Besides this, their primary objective is to get unauthorized email account access of targeted organizations’ employees.

It’s been discovered by Microsoft that through Outlook Web Access (OWA) Storm-0558 accessed customer Exchange Online data. Initially, it was believed that the actor stole Azure AD tokens using malware on infected devices.

Security researchers at Microsoft discovered that the threat actor forged Azure AD tokens using an acquired MSA consumer signing key, which is a validation error in Microsoft code that allowed this abuse.

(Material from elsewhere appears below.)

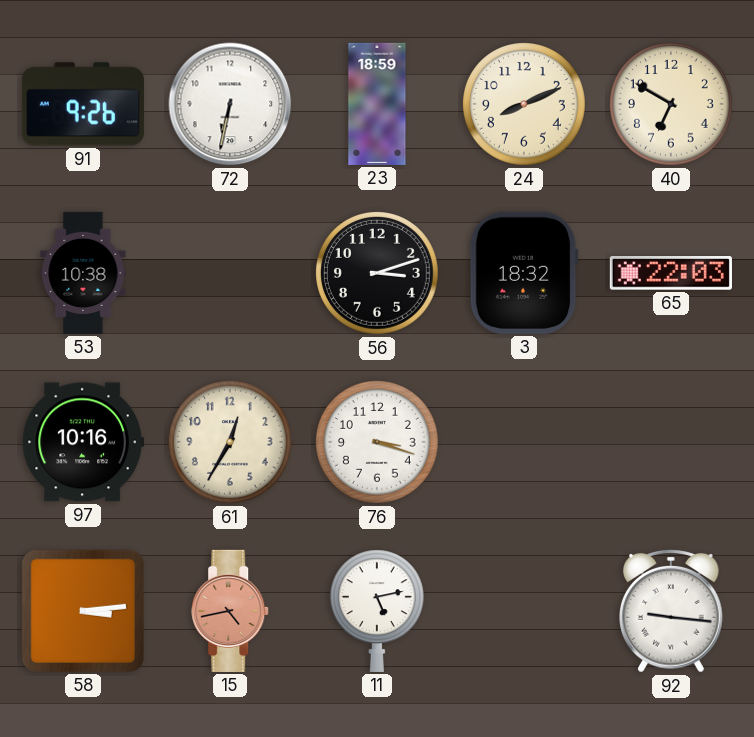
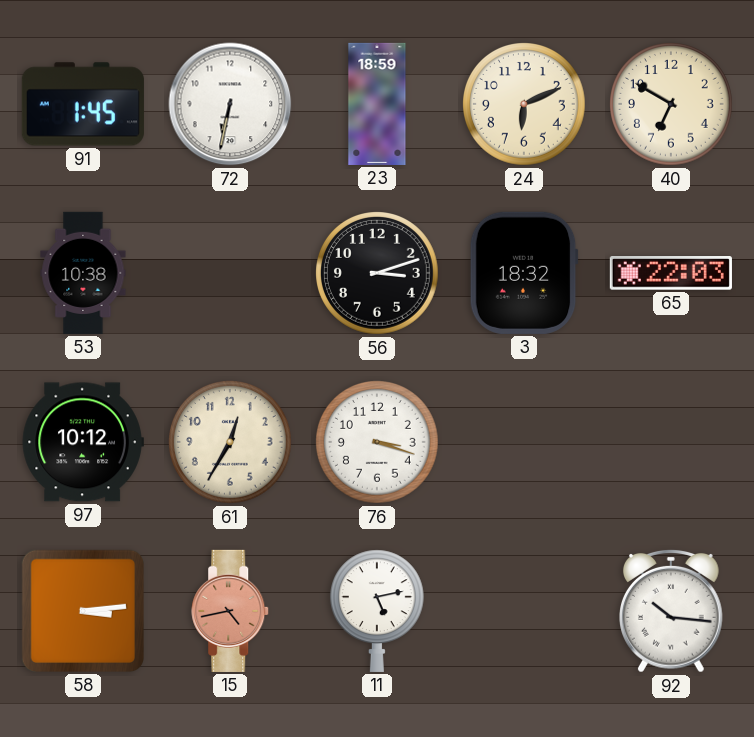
91: 9:26 -> 1:45
24: 8:11 -> 6:11
97: 10:16 -> 10:12
92: 9:16 -> 10:16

Techniques Used by Hackers

The techniques that were used by threat actors during this incident are mentioned below:-

  • Token forgery: The identity of entities seeking resource access, like email was verified by the authentication tokens, and the identity providers, such as Azure AD, issue these tokens to the requesting entity and sign them with a private key for authenticity. While the relying parties validate tokens using a public key, but, acquiring a private signing key enables an actor to forge tokens with valid signatures, tricking relying parties and in total, it’s known as “token forgery.”
  • Identity techniques for access: Using the forged token, the threat actor authenticated and accessed the OWA API to obtain Exchange Online access tokens from the GetAccessTokenForResource API. A design flaw allowed the actor to present a previously issued token, but it has been rectified to only accept Azure AD or MSA tokens. With these tokens, from the OWA API, the threat actor retrieved mail messages.

Ways Storm-0558 Executes Attacks

Moreover, to access the OWA Exchange Store service, Storm-0558 leverages:-

  • PowerShell
  • Python scripts
  • REST API calls

Through Tor or hardcoded SOCKS5 proxy servers, the web requests are sent, and for issuing requests the threat actor employs various User-Agents like:-

  • Client=REST;Client=RESTSystem;;
  • Mozilla/5.0 (Windows NT 10.0; Win64; x64) AppleWebKit/537.36 (KHTML, like Gecko) Chrome/92.0.4515.159 Safari/537.36
  • Mozilla/5.0 (Windows NT 10.0; Win64; x64) AppleWebKit/537.36 (KHTML, like Gecko) Chrome/106.0.0.0 Safari/537.36 Edg/106.0.1370.52
  • “Microsoft Edge”;v=”113″, “Chromium”;v=”113″, “Not-A.Brand”;v=”24″

Sensitive data, including bearer access tokens and email information, is hardcoded in the scripts used by the threat actor to make OWA API calls. Additionally, for future OWA commands, the threat actor can refresh the access token.

Python code snippet (Source – Microsoft)
PowerShell code snippet (Source – Microsoft)

Storm-0558 extensively utilized dedicated infrastructure with SoftEther proxy software, posing challenges for detection and attribution. 

Microsoft Threat Intelligence successfully profiled this proxy infrastructure and correlated it with the actor’s intrusion techniques during their response.